(1.) IN suits brought for damages for malicious prosecution of the plaintiffs on a charge of dacoity, both the lower Courts have found that the prosecution was actuated by malice and was without reasonable and probable cause. They have gone further and held that the appellants falsely implicated the plaintiffs because they happened to belong to the opposite faction, and without any basis whatever for thinking that they were really guilty of the offence of dacoity with which they were charged.

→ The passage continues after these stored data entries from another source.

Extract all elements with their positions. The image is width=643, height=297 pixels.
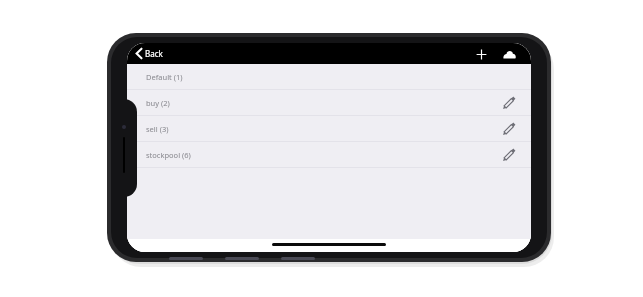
button[interactable]: stockpool (6) [127, 142, 531, 167]
button[interactable]: Add [473, 46, 489, 62]
staticText: stockpool (6) [146, 150, 499, 160]
button[interactable]: Back [132, 46, 167, 61]
button[interactable]: Default (1) [127, 64, 531, 89]
staticText: Default (1) [146, 72, 517, 82]
button[interactable]: Cloud sync [501, 46, 517, 62]
staticText: buy (2) [146, 98, 499, 108]
staticText: sell (3) [146, 124, 499, 134]
button[interactable]: Edit stockpool (6) [499, 146, 517, 164]
button[interactable]: buy (2) [127, 90, 531, 115]
staticText: Back [145, 48, 163, 59]
button[interactable]: sell (3) [127, 116, 531, 141]
button[interactable]: Edit sell (3) [499, 120, 517, 138]
button[interactable]: Edit buy (2) [499, 94, 517, 112]
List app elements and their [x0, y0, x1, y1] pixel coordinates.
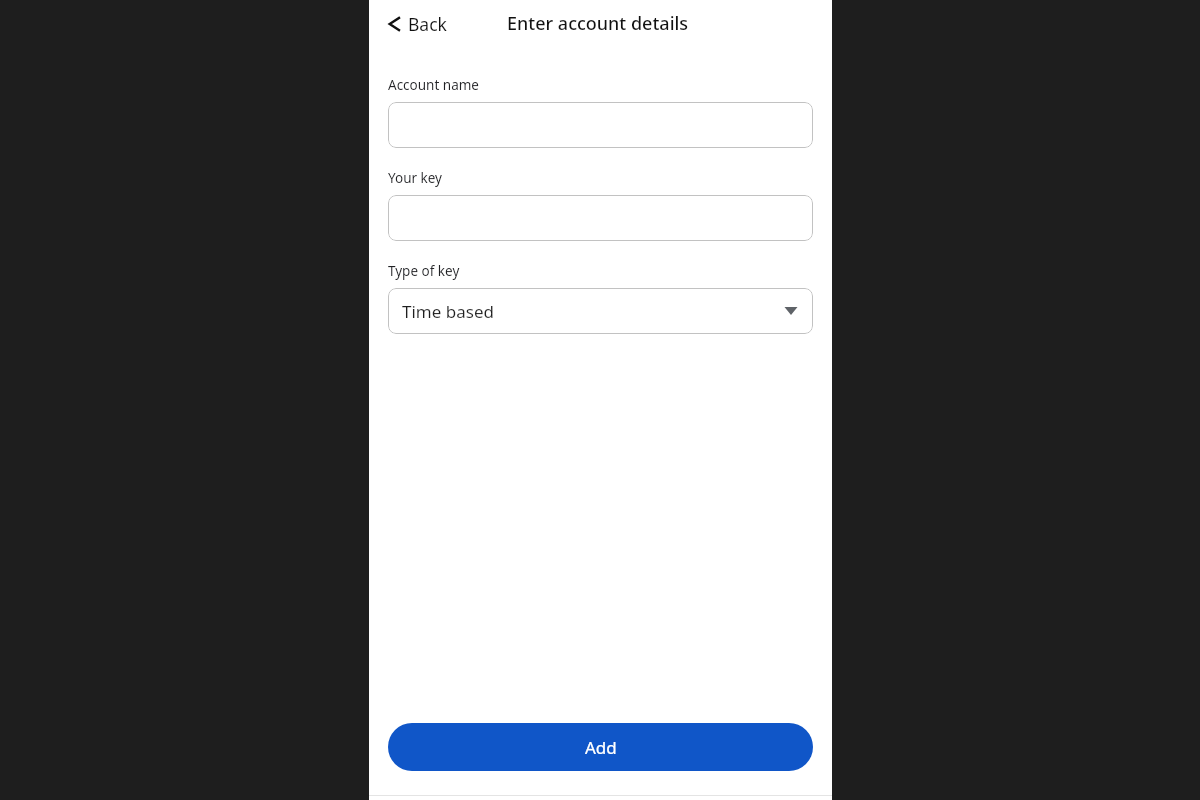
button[interactable]	[388, 195, 813, 241]
button[interactable]: Add	[388, 723, 813, 771]
button[interactable]	[388, 102, 813, 148]
staticText: Type of key	[388, 262, 460, 280]
button[interactable]: Back	[383, 8, 451, 40]
staticText: Back	[408, 12, 447, 36]
staticText: Account name	[388, 76, 479, 94]
button[interactable]: Time based	[388, 288, 813, 334]
staticText: Your key	[388, 169, 442, 187]
staticText: Time based	[402, 300, 494, 323]
staticText: Add	[585, 736, 617, 759]
staticText: Enter account details	[507, 11, 689, 36]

(2.) I should have thought that the appellants were concluded by these concurrent findings, inasmuch as they are findings of fact. But Mr. Ch. Raghava Rao was able to cite the decision of Wadsworth, J., in Narayana Mudali v. : AIR1939Mad783 as authority for the position that the question whether there was malice or absence of reasonable and probable cause on facts found by the lower Courts is a question of law that can be gone into in second appeal. This decision is however contrary to the views taken by two Benches of this Court in Vydinadier v. Krishnaswami Iyer, (1911) 24 M.L.J. 515 :, I.L.R. 36 Mad. 375 and Chenna Reddi v. Venkataswami, (1919) 10 L.W. 314. In the latter case attention is drawn and reliance is placed upon the observations of the Privy Council in Pestonji M. Moody v. The Queen Insurance Company, (1900) 10 M.L.J. 300 :, I.L.R. 25 Bom. 332 (P.C.) and dissent is expressed from the view taken by Mookerjee, J., in Shama Bibee v. Chairman of Baranagore Municipality, (1910) 12 C.L.J. 410 which is the same as the view taken by Wadsworth, J. The Bench rulings arc binding upon me, especially as they are supported by the pronouncement of the Privy Council.
(3.) IT is true that the plaintiffs were committed to the sessions on the charge of dacoity and that in the Sessions Court two of the jurors took the view that they were guilty, but these facts cannot serve to neutralize the findings reached by the lower Courts. They are circumstances to be borne in mind in scanning the evidence in the suits for damages for malicious prosecution; and both the lower Courts have had them in mind.